LOS ANGELES, Calif. — Identifying historic African American gravesites can be tough. Even if the bodies aren’t beneath a building, they could be hidden behind decades of overgrown bush — or worse — entirely underwater.

Students from the University of California, Los Angeles (UCLA) could be the future of discovering and documenting our past.


What You Need To Know

  • Students from the University of California, Los Angeles (UCLA) are taking “underwater photogrammetry” lessons to locate slave shipwrecks and potential gravesites

  • Dr. Justin Dunnavant, assistant professor of anthropology at UCLA, teaches his students how to capture video and photos for creating 3D models for an upcoming trip in underwater archaeology and marine biology

  •  Dunnavant says it's history that deserves to be acknowledged

They’re diving into “underwater photogrammetry” lessons.

Their instructor is Dr. Justin Dunnavant, assistant professor of anthropology at UCLA.

“I’ve been doing archaeology on land and underwater for probably like the last 20 years now,” he said. “Exploring everything, from shipwrecks, to World War II wrecks, to plantation sites on land, to Buffalo Soldier sites as well.”

Dunnavant teaches his students how to capture video and photos for creating 3D models for an upcoming trip in underwater archaeology and marine biology.

He said due to development, there’s a lot to discover, especially underwater.

“There’s also a number of construction projects, building of highways, dams, rivers and river management projects. All of those have altered the landscape a bit. We still don’t know what all is out there,” he said.

But he says it’s critical that we find out.

“In doing underwater archaeology, we acknowledge the fact that literally millions of people died during The Middle Passage on their way from Africa to the Americas,” Dunnavant said. “And so, when we do underwater archaeology specifically around slave shipwrecks, we try to acknowledge the fact that these wrecks are not only ships and vessels, but also potential burial sites and gravesites.”
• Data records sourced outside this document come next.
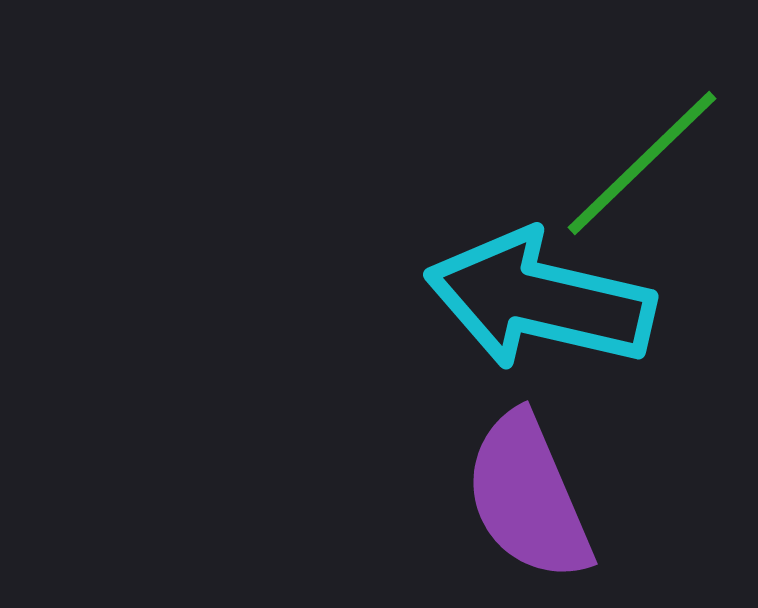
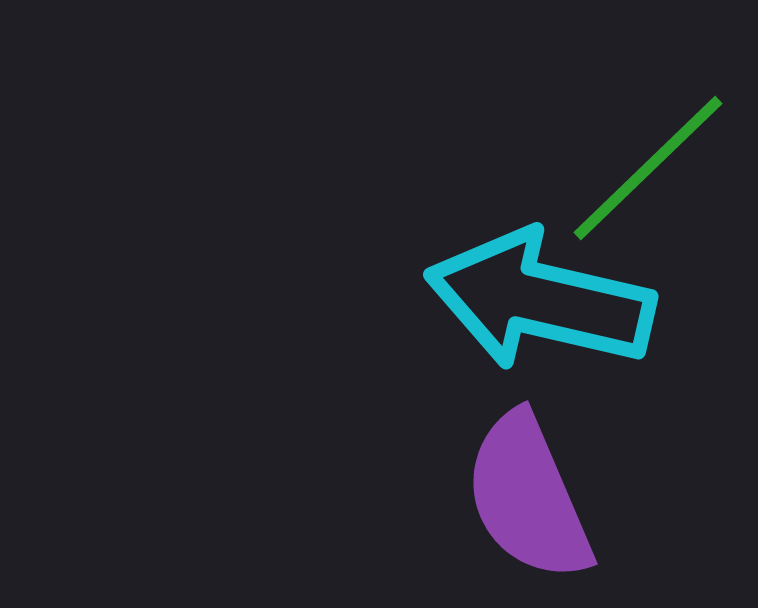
green line: moved 6 px right, 5 px down
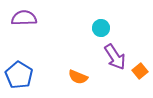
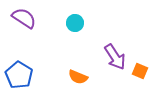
purple semicircle: rotated 35 degrees clockwise
cyan circle: moved 26 px left, 5 px up
orange square: rotated 28 degrees counterclockwise
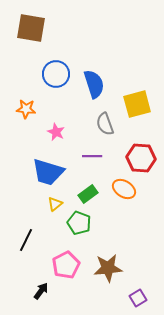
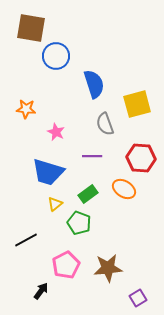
blue circle: moved 18 px up
black line: rotated 35 degrees clockwise
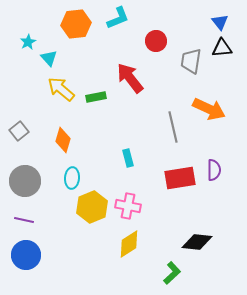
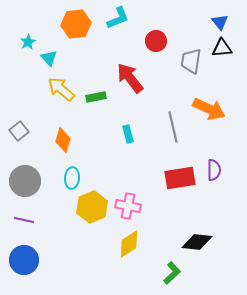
cyan rectangle: moved 24 px up
blue circle: moved 2 px left, 5 px down
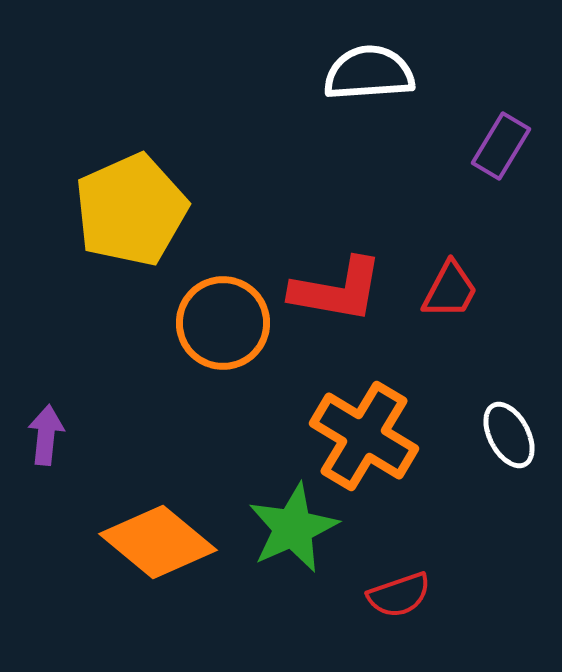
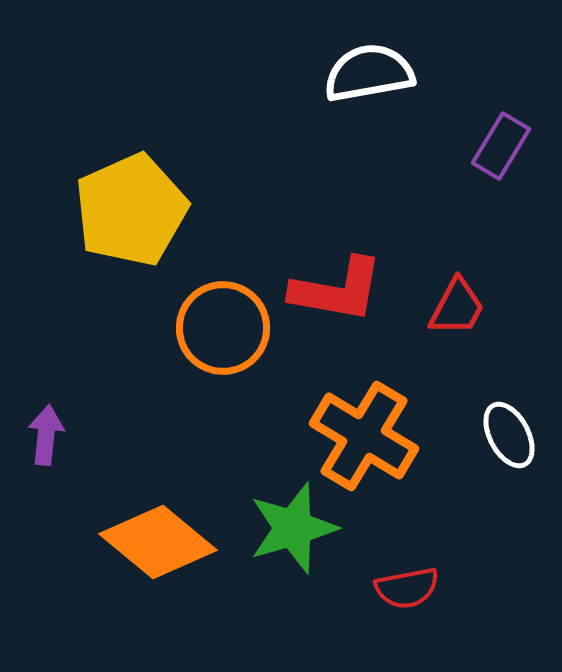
white semicircle: rotated 6 degrees counterclockwise
red trapezoid: moved 7 px right, 17 px down
orange circle: moved 5 px down
green star: rotated 8 degrees clockwise
red semicircle: moved 8 px right, 7 px up; rotated 8 degrees clockwise
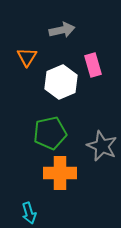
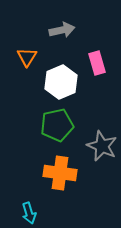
pink rectangle: moved 4 px right, 2 px up
green pentagon: moved 7 px right, 8 px up
orange cross: rotated 8 degrees clockwise
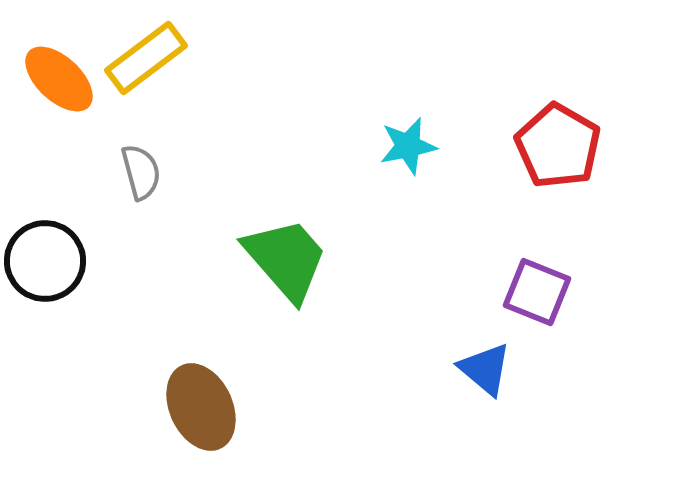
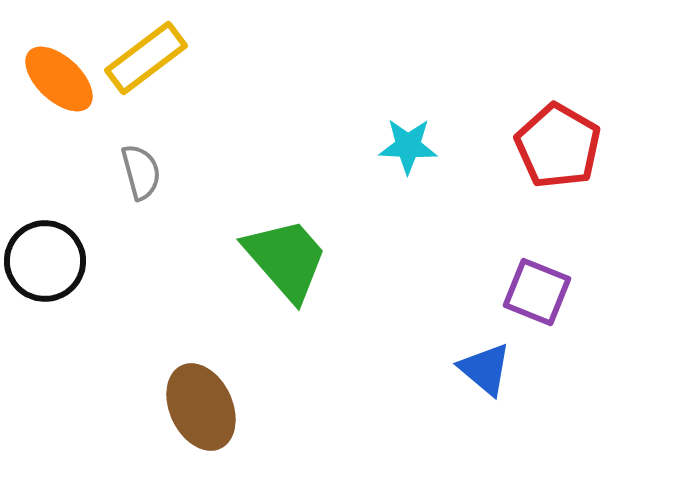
cyan star: rotated 14 degrees clockwise
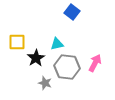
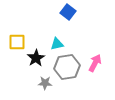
blue square: moved 4 px left
gray hexagon: rotated 15 degrees counterclockwise
gray star: rotated 16 degrees counterclockwise
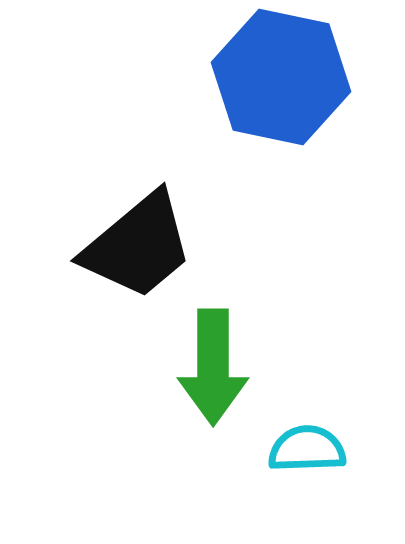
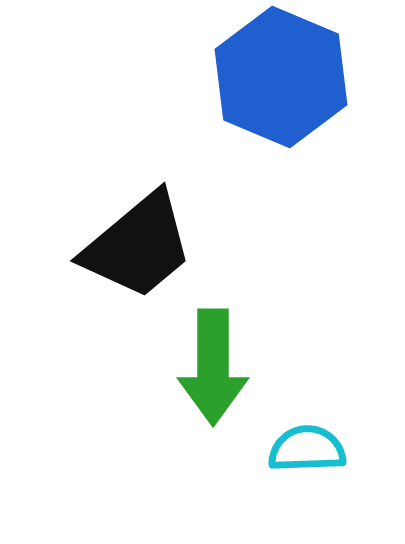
blue hexagon: rotated 11 degrees clockwise
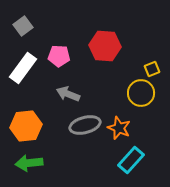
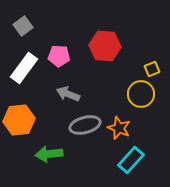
white rectangle: moved 1 px right
yellow circle: moved 1 px down
orange hexagon: moved 7 px left, 6 px up
green arrow: moved 20 px right, 9 px up
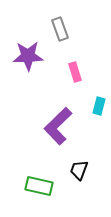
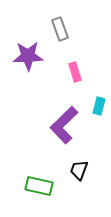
purple L-shape: moved 6 px right, 1 px up
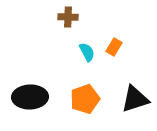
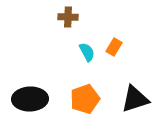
black ellipse: moved 2 px down
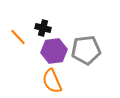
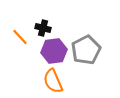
orange line: moved 2 px right
gray pentagon: rotated 20 degrees counterclockwise
orange semicircle: moved 1 px right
History, he says, deserves to be acknowledged.

“I tell people it’s a continuation of enslavement in certain ways. The idea that people were essentially valued based off of their ability to labor, or their ability not to labor, continues in the afterlife, and as these areas or these lands become valuable for other purposes, or as descendants in these communities move on, they tend to be forgotten or in some cases they’re intentionally erased, and that leads to a whole series of historical facts that we need to grapple with coming into the 21st century,” Dunnavant said.